The new ethic is just the latest step in a process of steady improvement on the archipelago of over 700 islands and 300,000 people. In 2006 alone, Bahamas rocketed up the FIFA/Coca-Cola World Ranking by 55 places thanks to two wins in CONCACAF Gold Cup qualifying over Cayman Islands and the highly rated St. Kitts and Nevis.
2006 also saw the Rake n' Scrape boys reach the second round of Caribbean Cup qualifying for the first time in their history. All of this upward mobility is not to be underestimated considering the country could not even make up the numbers for FIFA World Cup™ qualifying as recently as 1998.
With no professional players in the squad, Dos Santos is banking on a good number of youngsters who ply their trade in the USA's university system. A clutch will be American-based students when qualifying rolls around with a home opener against minnows British Virgin Islands on 26 March (the second leg will be played four days later).

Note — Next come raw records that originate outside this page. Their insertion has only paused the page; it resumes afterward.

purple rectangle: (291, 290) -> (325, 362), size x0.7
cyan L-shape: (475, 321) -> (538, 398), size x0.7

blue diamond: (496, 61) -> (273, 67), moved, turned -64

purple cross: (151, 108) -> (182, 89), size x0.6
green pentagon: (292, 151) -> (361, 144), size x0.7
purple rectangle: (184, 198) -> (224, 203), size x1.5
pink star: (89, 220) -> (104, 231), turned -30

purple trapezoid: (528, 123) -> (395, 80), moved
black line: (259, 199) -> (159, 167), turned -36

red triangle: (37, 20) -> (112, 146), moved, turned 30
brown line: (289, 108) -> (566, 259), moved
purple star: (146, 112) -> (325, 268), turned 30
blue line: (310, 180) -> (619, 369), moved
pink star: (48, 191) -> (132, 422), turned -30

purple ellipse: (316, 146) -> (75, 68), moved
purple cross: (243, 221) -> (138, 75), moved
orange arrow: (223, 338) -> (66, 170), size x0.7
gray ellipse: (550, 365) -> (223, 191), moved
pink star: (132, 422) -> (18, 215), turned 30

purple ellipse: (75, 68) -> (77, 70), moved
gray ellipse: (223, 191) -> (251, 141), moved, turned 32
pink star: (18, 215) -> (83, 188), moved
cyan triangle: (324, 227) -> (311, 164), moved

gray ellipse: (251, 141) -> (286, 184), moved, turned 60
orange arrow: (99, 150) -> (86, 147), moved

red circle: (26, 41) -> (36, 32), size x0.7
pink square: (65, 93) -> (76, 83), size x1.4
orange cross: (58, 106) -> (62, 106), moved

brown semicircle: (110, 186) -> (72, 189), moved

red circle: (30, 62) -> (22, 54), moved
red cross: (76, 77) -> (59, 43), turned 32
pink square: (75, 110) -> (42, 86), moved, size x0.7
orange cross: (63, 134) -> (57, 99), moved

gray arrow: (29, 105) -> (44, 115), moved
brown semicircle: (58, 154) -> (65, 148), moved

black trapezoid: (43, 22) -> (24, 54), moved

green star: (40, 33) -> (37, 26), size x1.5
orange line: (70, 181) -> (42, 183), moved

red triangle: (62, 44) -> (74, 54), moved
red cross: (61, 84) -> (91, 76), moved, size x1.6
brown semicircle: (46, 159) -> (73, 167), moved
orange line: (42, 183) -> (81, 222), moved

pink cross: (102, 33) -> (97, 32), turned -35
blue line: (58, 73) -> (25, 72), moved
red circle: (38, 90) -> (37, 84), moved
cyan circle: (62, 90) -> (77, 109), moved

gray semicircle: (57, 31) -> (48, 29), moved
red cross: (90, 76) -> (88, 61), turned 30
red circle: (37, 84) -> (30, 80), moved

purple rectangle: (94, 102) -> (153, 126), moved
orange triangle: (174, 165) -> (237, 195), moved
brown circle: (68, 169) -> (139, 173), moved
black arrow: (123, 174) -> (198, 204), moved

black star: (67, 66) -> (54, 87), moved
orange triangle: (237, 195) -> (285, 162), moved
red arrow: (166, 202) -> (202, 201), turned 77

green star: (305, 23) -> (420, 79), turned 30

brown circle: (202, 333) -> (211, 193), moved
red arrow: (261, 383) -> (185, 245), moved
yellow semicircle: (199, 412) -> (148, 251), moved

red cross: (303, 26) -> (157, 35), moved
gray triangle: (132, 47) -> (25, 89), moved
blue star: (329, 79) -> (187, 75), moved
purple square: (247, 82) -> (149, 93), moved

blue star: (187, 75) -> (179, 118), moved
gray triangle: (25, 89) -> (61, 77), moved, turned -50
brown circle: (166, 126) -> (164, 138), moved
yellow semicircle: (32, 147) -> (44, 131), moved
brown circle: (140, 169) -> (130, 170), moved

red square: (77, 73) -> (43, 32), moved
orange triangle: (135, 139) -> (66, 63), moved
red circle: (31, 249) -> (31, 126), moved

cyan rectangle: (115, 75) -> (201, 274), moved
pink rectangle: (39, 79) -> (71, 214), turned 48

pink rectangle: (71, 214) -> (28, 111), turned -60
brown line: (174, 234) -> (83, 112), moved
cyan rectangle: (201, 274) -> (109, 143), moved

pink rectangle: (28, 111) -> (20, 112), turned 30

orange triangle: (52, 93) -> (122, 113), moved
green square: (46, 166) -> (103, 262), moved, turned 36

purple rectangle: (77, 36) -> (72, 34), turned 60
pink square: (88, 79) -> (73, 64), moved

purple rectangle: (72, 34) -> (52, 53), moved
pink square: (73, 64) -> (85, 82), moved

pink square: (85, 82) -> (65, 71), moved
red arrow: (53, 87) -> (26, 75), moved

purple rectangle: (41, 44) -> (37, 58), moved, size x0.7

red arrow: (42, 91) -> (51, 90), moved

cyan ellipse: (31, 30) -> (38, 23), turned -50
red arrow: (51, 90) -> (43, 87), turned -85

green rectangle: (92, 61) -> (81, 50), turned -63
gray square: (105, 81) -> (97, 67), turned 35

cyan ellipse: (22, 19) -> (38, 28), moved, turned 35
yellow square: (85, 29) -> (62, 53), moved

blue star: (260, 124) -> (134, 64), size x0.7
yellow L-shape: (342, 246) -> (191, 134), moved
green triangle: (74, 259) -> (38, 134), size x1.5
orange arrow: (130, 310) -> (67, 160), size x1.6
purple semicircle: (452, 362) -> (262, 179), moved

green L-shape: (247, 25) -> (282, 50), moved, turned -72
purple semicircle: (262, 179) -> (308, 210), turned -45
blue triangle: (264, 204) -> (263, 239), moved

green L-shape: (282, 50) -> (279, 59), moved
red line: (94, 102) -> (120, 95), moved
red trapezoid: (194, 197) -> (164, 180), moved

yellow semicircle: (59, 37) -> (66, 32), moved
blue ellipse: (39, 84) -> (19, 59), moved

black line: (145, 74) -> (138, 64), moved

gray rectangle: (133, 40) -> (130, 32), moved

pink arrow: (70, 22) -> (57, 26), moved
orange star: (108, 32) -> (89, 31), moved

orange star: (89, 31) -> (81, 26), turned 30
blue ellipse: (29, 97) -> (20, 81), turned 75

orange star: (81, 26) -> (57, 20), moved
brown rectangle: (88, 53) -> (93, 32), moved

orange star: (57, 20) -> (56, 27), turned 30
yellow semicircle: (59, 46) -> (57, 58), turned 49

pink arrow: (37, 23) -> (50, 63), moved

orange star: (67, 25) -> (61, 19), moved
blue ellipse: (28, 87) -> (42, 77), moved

"We are a strictly amateur side with many of our players playing on scholarship in the USA," said the coach. "This is not a professional level, but in many cases it can be a much higher standard than the amateur leagues here on the Caribbean Islands."
The coach has singled out a few players by name that may well trouble BVI in the opening series. Goalkeeper Dwayne Whylly is the undisputed No1 having proven his dependability - not to mention his staggering intellect - at Yale University. Diminutive Lesley St. Fleur will be hoping to poach at the other end of the pitch and the aptly named Happy Hall will be keen to bring joy with his creativity and nose for goal.
Despite all the improvements in Bahamian football, though, Dos
Santos stresses the importance of keeping grounded. "The
British Virgin Islands is the name on our brain right now.
Everything we do is in preparation for the first leg against
them," the boss said.
"We just need to be prepared to do battle and to give ourselves every opportunity to do well and move to the next step. You can't make mistakes in World Cup qualifying, because you will find yourself out."
If Bahamas manage to do what is expected and get past the first round, they will be staring down at a tough test against one of the Caribbean's true giants: Jamaica.
"We will not conquer the world overnight," Dos Santos concluded with a chuckle. "We have to keep grounded. If we get past BVI, then we can worry about how good Jamaica is."